Mais, en même temps, derrière cette enveloppe plastique étonnamment belle, on a parfois l’impression que le film tourne un peu à vide. C’est notamment vrai dans une première moitié qui n’est pas exempte de quelques longueurs et qui, à certains moments, serait presque un peu ennuyeuse. Heureusement que les images sont jolies !! Mais on se rend aussi compte à la fin que cette première partie est essentielle pour poser les bases de ce qui se déroulera à la fin. Jeff Nichols prend néanmoins son temps, c’est le moins que l’on puisse dire. Dans son écriture, il veut peut-être traiter un peu trop de thèmes différents, qui, tous, tournent autour de l’idée générale de violence : les questions entre les parents d’Ellis sur un départ de cet endroit particulier où ils habitent, les mystères de Mud et son histoire d’amour contrariée avec Juniper, les premières histoires amoureuses d’Ellis… Au bout d’un moment, tout cela se mélange un petit peu trop et on perd le fil de ce qui est vraiment essentiel au film. Mais on peut se dire aussi que, justement, c’est dans ce lien tissé entre tous ces thèmes que se trouve le réel intérêt de Mud. C’est d’ailleurs autour du personnage d’Ellis que tournent toutes ces intrigues et c’est lui le vrai pilier du film. Par contre, la deuxième moitié monte en puissance de façon assez intelligente pour finir sur un quart d’heure final de très haut niveau. Tous les thèmes qui ont été abordés plus ou moins profondément au cours du film refont surface et se cristallisent en deux ou trois séquences très fortes. Il y a en tout cas vraiment quelque chose qui se dégage de ce film et qui ressemble à une lame de fond qui, peu à peu, ne peut que toucher le spectateur. Cela tient aussi sans doute dans la manière dont ce film brasse différents styles et est ainsi difficile à définir (drame, thriller, fresque,…).
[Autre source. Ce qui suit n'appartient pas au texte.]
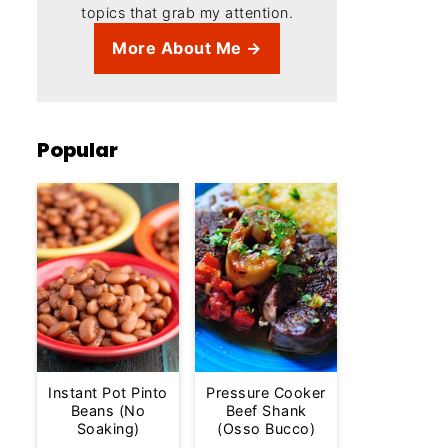
topics that grab my attention.
More About Me →
Popular
Instant Pot Pinto
Pressure Cooker
Beans (No
Beef Shank
Soaking)
(Osso Bucco)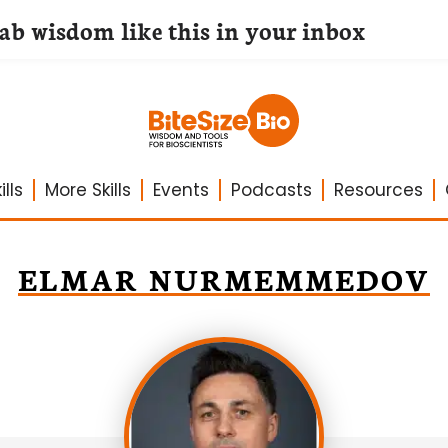
lab wisdom like this in your inbox
lls
More Skills
Events
Podcasts
Resources
ELMAR NURMEMMEDOV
C’est sûr que c’est moins surprenant et déroutant que Take Shelter mais ça n’en reste pas moins très beau.

En plus, ce film s’inscrit dans une nouvelle « mode » lancée par le « jeune cinéma américain » : celle de filmer ces Etats-Unis un peu en marge, à l’écart de ce que l’on a comme image de la première puissance mondiale. Ici, ce sont les bords du fleuve Mississippi où vivent des personnages qui cherchent à rester reclus (ce voisin d’en face un peu intriguant notamment) et pour qui la « ville » – une petite bourgade, en fait – fait plus peur qu’autre chose et apparaît comme quelque chose à repousser absolument. C’est une Amérique plutôt déshéritée, encore très marquée par une forme de violence sourde et qui semble chercher à se réinventer, tout en tissant un lien très fort avec son environnement. Dans ce rapport direct à la nature, et plus particulièrement à l’eau, on peut voir une relation avec Les Bêtes du Sud Sauvage, autre film mis en scène par un tout jeune réalisateur et qui développait, de manière différente, des thèmes finalement pas si lointains. Tout cela est un peu cristallisé dans ce personnage central de Mud, magnifiquement interprété par un Matthew McConaughey qui prouve, film après film, qu’il est bien plus que le beau gosse auquel on l’a réduit dans sa jeunesse et pendant de longues années. Il est plein de mystères mais est aussi une forme de symbole de cette Amérique qui se cherche et qui ne sait plus bien où elle en est. Jeff Nichols parvient parfaitement à filmer tout cela et le mérite lui en revient entièrement, d’autant qu’il a aussi écrit ce film qui, malgré quelques longueurs en son cœur, n’en reste pas moins un vrai grand long-métrage comme on aimerait en voir beaucoup plus souvent.